Since the outputs of 2G and 2B are R and G, 81 each, that is, only for one pixel, it is possible to output the above-mentioned pseudo image signal by repeatedly reading them in the order of the pseudo image signal generation circuit 13. Although the above embodiments are based on the premise of a multi-mode electronic camera, the white balance control device of the present invention can also be used individually for an electronic still camera, a video camera, and a video camera. Very effective.

f. Effects As described above, according to the present invention, it is possible to evaluate the white balance adjustment state in the electronic still camera mode of a multi-mode electronic camera or in an electronic still camera, which was previously impossible. White balance adjustment becomes possible. In addition, in multi-mode electronic cameras, the white balance is adjusted immediately before capturing one screen (one field or one frame) and signal processing in all imaging recording modes, so it can quickly respond to changes in the color temperature of the light source. By operating the switching circuit at the appropriate timing, it is possible to create an electronic camera with excellent mobility, quick shooting performance, and color reproducibility, with little adjustment error due to time delay. The same white balance adjustment device can be used in all imaging and recording modes, allowing effective use of the system.

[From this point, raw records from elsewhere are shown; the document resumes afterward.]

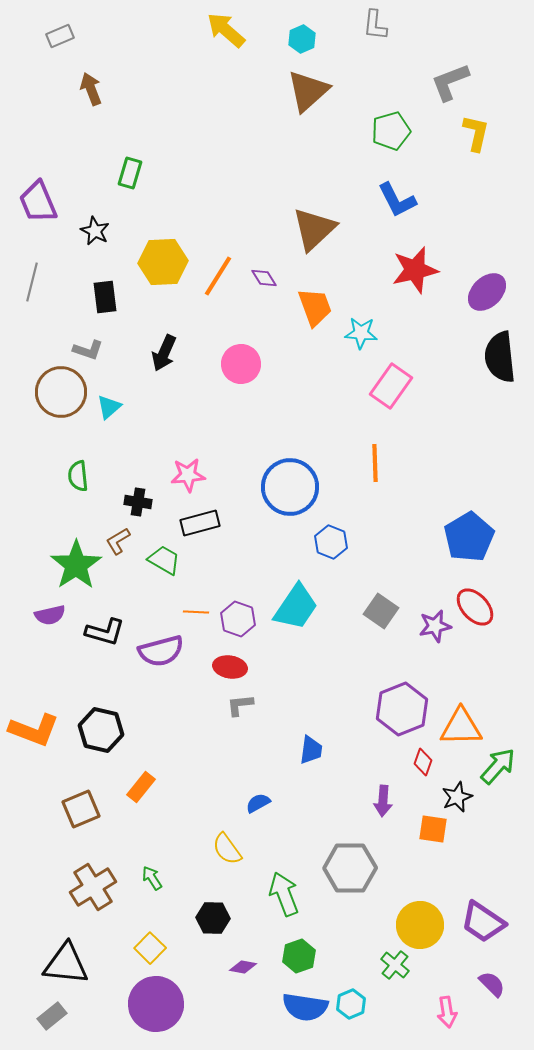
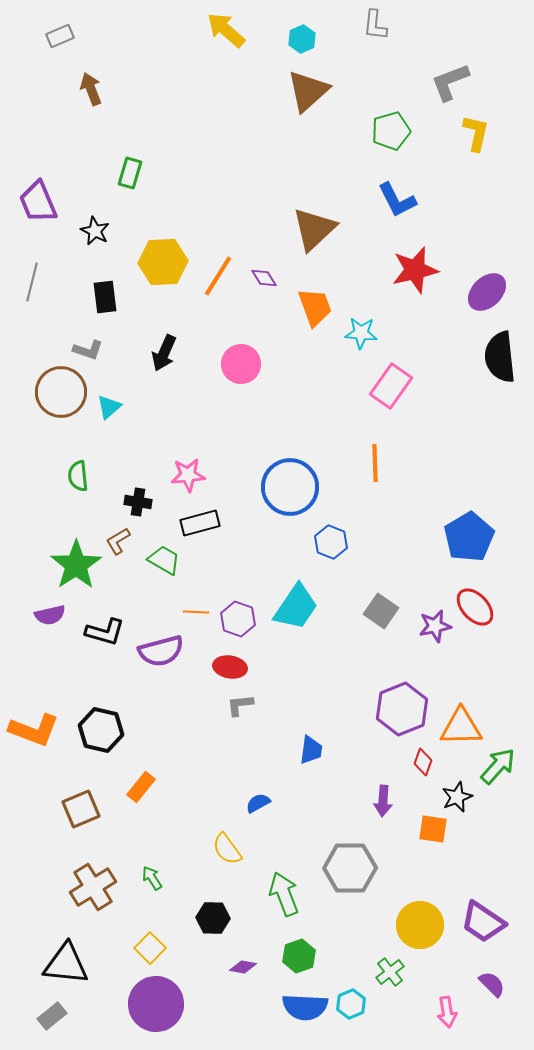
green cross at (395, 965): moved 5 px left, 7 px down; rotated 12 degrees clockwise
blue semicircle at (305, 1007): rotated 6 degrees counterclockwise
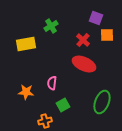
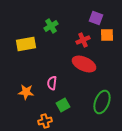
red cross: rotated 24 degrees clockwise
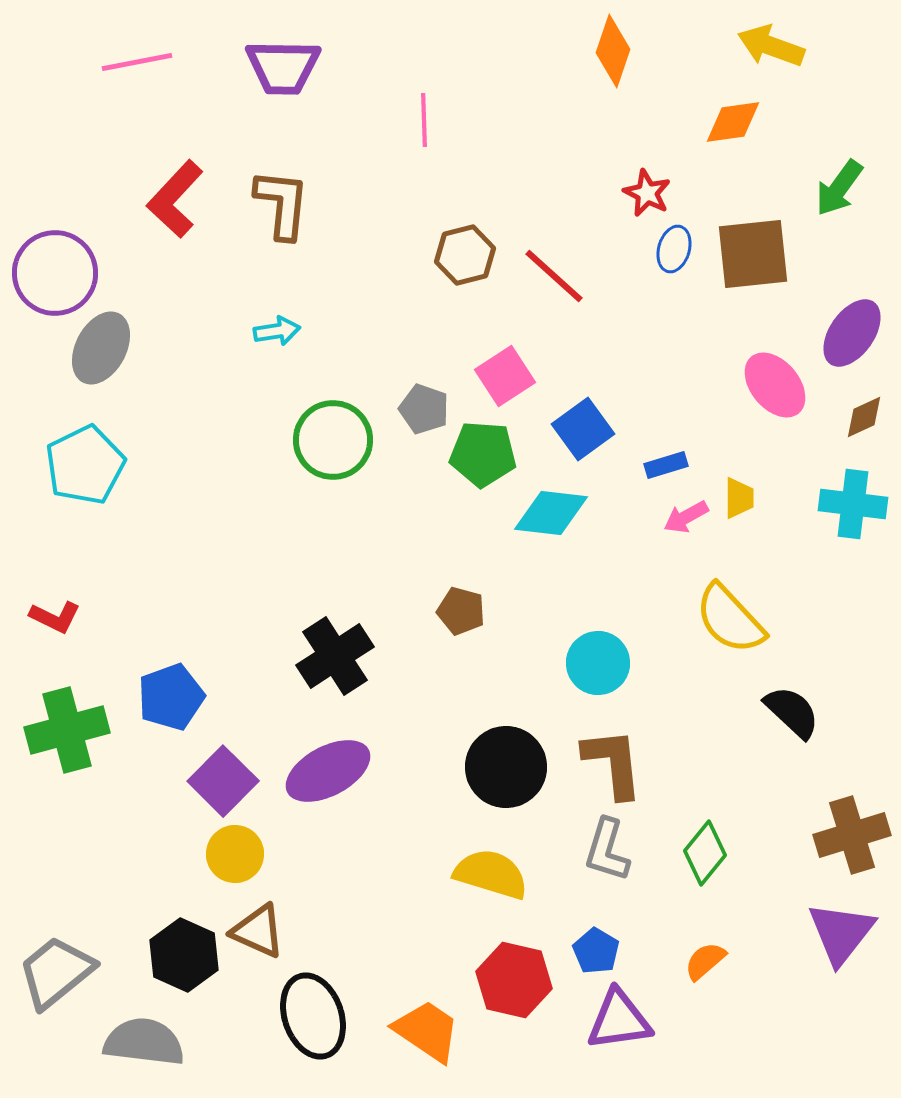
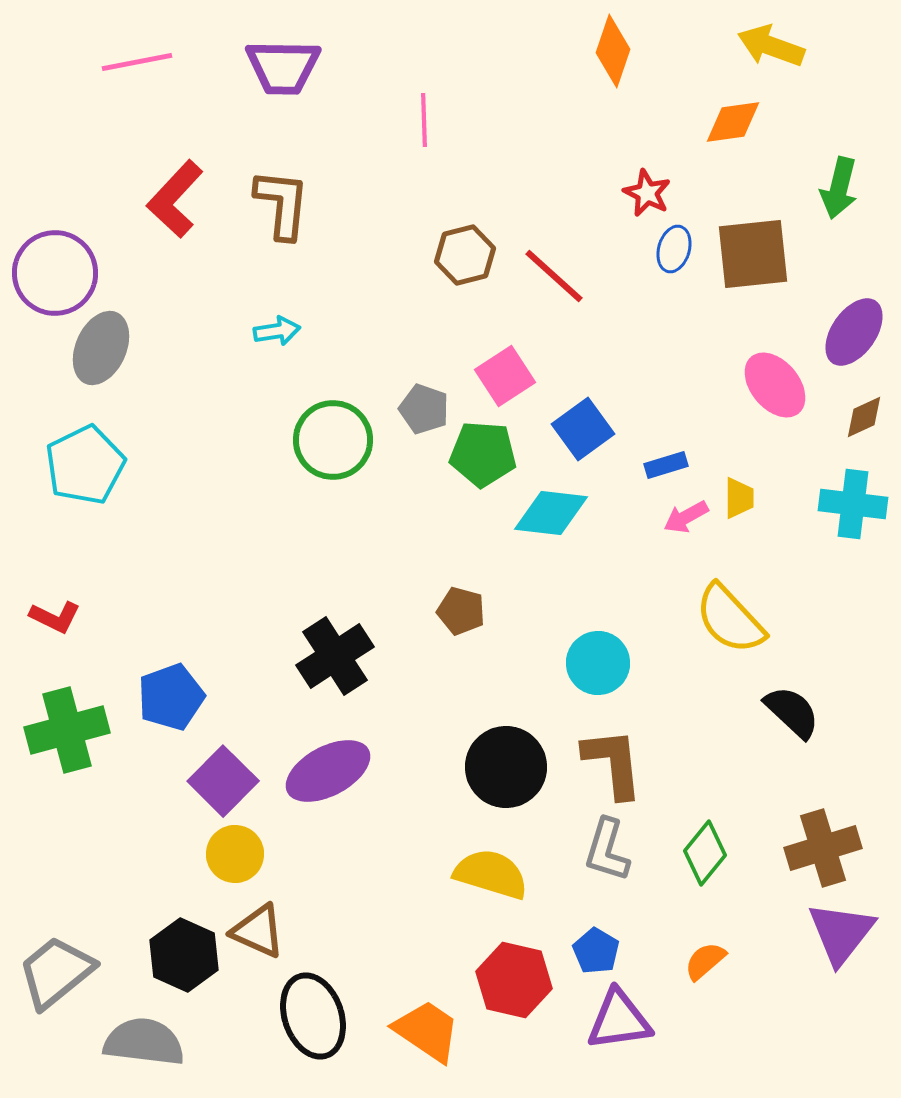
green arrow at (839, 188): rotated 22 degrees counterclockwise
purple ellipse at (852, 333): moved 2 px right, 1 px up
gray ellipse at (101, 348): rotated 4 degrees counterclockwise
brown cross at (852, 835): moved 29 px left, 13 px down
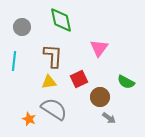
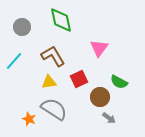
brown L-shape: rotated 35 degrees counterclockwise
cyan line: rotated 36 degrees clockwise
green semicircle: moved 7 px left
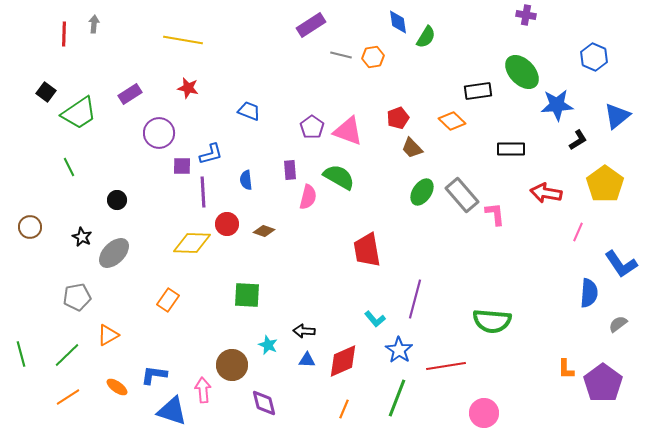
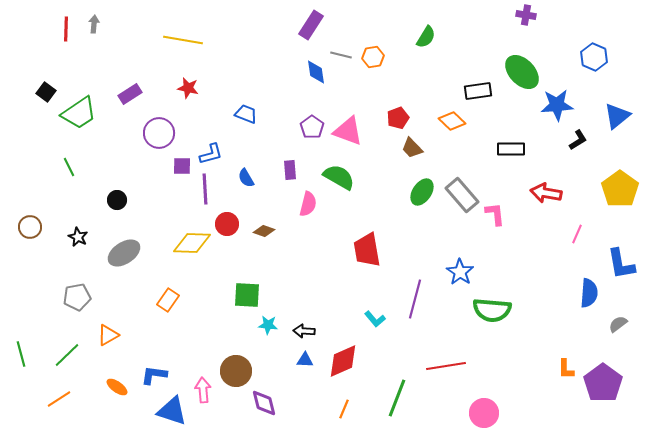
blue diamond at (398, 22): moved 82 px left, 50 px down
purple rectangle at (311, 25): rotated 24 degrees counterclockwise
red line at (64, 34): moved 2 px right, 5 px up
blue trapezoid at (249, 111): moved 3 px left, 3 px down
blue semicircle at (246, 180): moved 2 px up; rotated 24 degrees counterclockwise
yellow pentagon at (605, 184): moved 15 px right, 5 px down
purple line at (203, 192): moved 2 px right, 3 px up
pink semicircle at (308, 197): moved 7 px down
pink line at (578, 232): moved 1 px left, 2 px down
black star at (82, 237): moved 4 px left
gray ellipse at (114, 253): moved 10 px right; rotated 12 degrees clockwise
blue L-shape at (621, 264): rotated 24 degrees clockwise
green semicircle at (492, 321): moved 11 px up
cyan star at (268, 345): moved 20 px up; rotated 18 degrees counterclockwise
blue star at (399, 350): moved 61 px right, 78 px up
blue triangle at (307, 360): moved 2 px left
brown circle at (232, 365): moved 4 px right, 6 px down
orange line at (68, 397): moved 9 px left, 2 px down
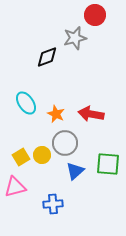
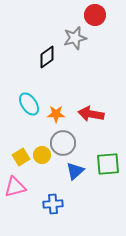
black diamond: rotated 15 degrees counterclockwise
cyan ellipse: moved 3 px right, 1 px down
orange star: rotated 24 degrees counterclockwise
gray circle: moved 2 px left
green square: rotated 10 degrees counterclockwise
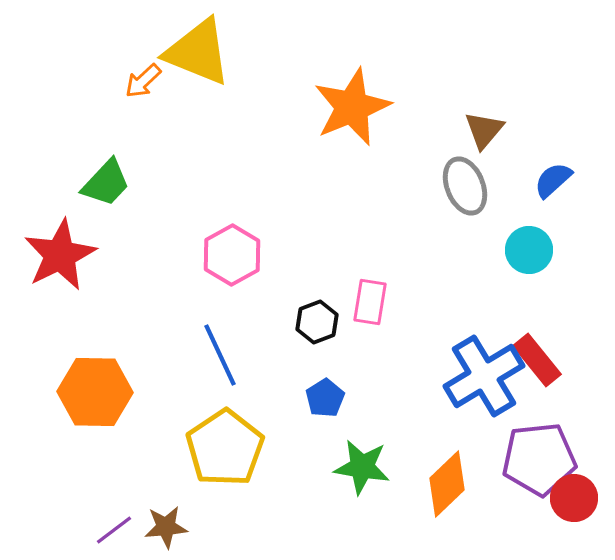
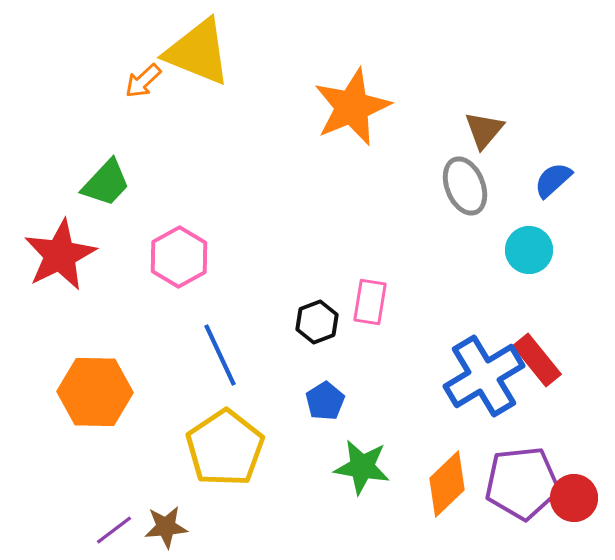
pink hexagon: moved 53 px left, 2 px down
blue pentagon: moved 3 px down
purple pentagon: moved 17 px left, 24 px down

[Brief explanation of drawings]

FIG. 3, which is a diagram for explanation, is a block diagram of a conventional example. 3: White balance control circuit 5: Imaging device 6: Imaging signal processing circuit 8 System control circuit 13: Pseudo imaging signal generation circuit 14: Switching circuit 15:
White balance error detection circuit 16: Memory circuit Patent applicant: Asahi Optical Industry Co., Ltd. Representative Tetsumine Matsumoto) Figure procedure amendment November 27, 1985

Claims (1)

[Claims] a pseudo image signal generation circuit that outputs a signal equivalent to an image output signal from an image sensor; and a switch that switches and connects either the output of the image sensor or the output of the pseudo image signal generation circuit to the image signal processing circuit. a white balance error detection circuit that detects a white balance adjustment error from the output of the imaging signal processing circuit; and a white balance error detection circuit that inputs the output of the white balance error detection circuit and outputs a white balance control signal to the imaging signal processing circuit. a white balance control circuit that controls white balance adjustment using a white balance control circuit; a storage circuit that is interposed between the white balance control circuit and the imaging signal processing circuit and is capable of holding a white balance control signal; A white balance adjustment device for an electronic camera, which includes a system control circuit that operates at a set timing.